AVAILABLE DATA
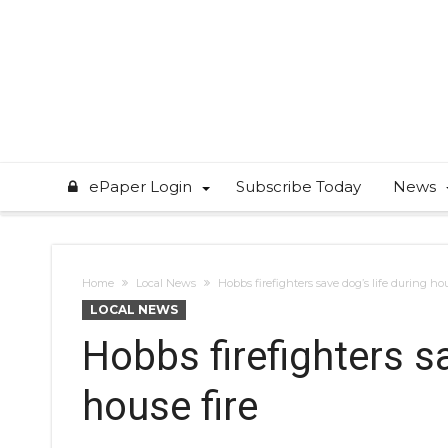
ePaper Login
Subscribe Today
News
Home
Local News
Hobbs firefighters save dog’s life during hou
LOCAL NEWS
Hobbs firefighters sa
house fire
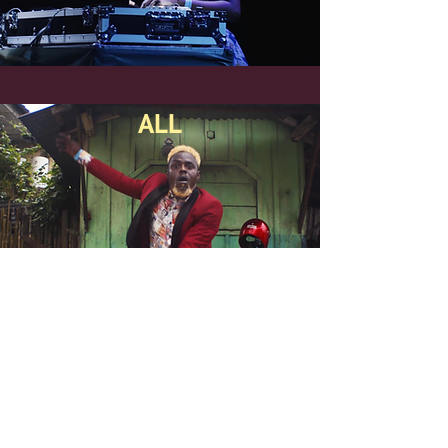
ALL
Partners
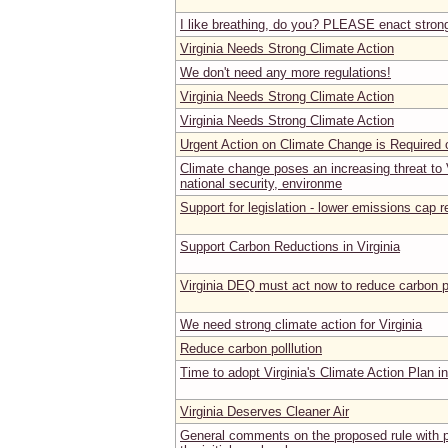
I like breathing, do you? PLEASE enact stron
Virginia Needs Strong Climate Action
We don't need any more regulations!
Virginia Needs Strong Climate Action
Virginia Needs Strong Climate Action
Urgent Action on Climate Change is Required o
Climate change poses an increasing threat to V
national security, environme
Support for legislation - lower emissions ca
Support Carbon Reductions in Virginia
Virginia DEQ must act now to reduce carbon p
We need strong climate action for Virginia
Reduce carbon polllution
Time to adopt Virginia's Climate Action Plan i
Virginia Deserves Cleaner Air
General comments on the proposed rule with p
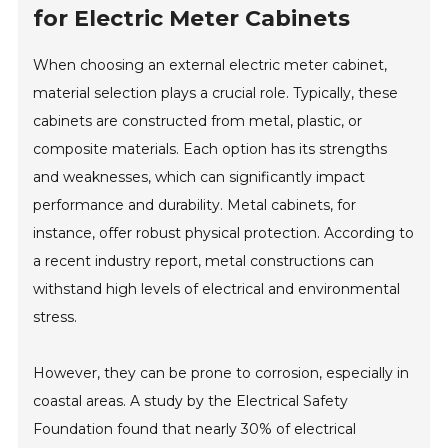
for Electric Meter Cabinets
When choosing an external electric meter cabinet,
material selection plays a crucial role. Typically, these
cabinets are constructed from metal, plastic, or
composite materials. Each option has its strengths
and weaknesses, which can significantly impact
performance and durability. Metal cabinets, for
instance, offer robust physical protection. According to
a recent industry report, metal constructions can
withstand high levels of electrical and environmental
stress.
However, they can be prone to corrosion, especially in
coastal areas. A study by the Electrical Safety
Foundation found that nearly 30% of electrical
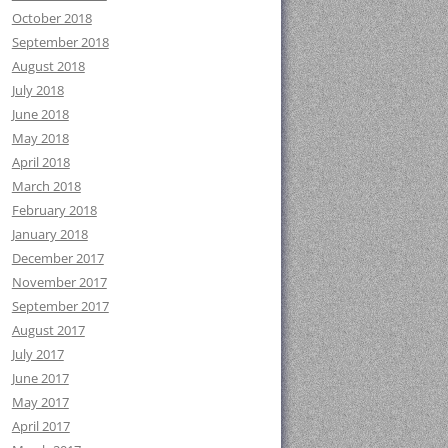
October 2018
September 2018
August 2018
July 2018
June 2018
May 2018
April 2018
March 2018
February 2018
January 2018
December 2017
November 2017
September 2017
August 2017
July 2017
June 2017
May 2017
April 2017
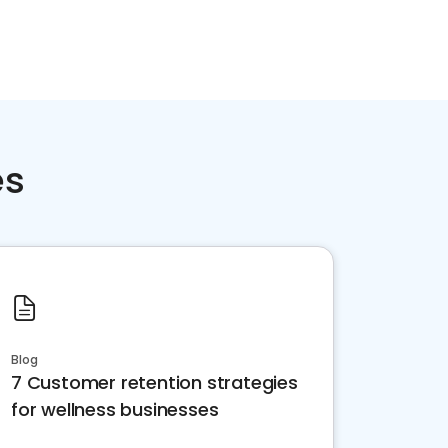
es
Blog
7 Customer retention strategies
for wellness businesses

WHAT IS BEING ASKED
Exactly as they appear, please return only the lines from the first line of the records through the line containing "We don't need any more regulations!", both included, leaving out all pictures.

OUTPUT FOR THIS TASK
ePaper Login
Subscribe Today
News
Home
Local News
Hobbs firefighters save dog’s life during hou
LOCAL NEWS
Hobbs firefighters sa
house fire
ALL
Partners
I like breathing, do you? PLEASE enact stron
Virginia Needs Strong Climate Action
We don't need any more regulations!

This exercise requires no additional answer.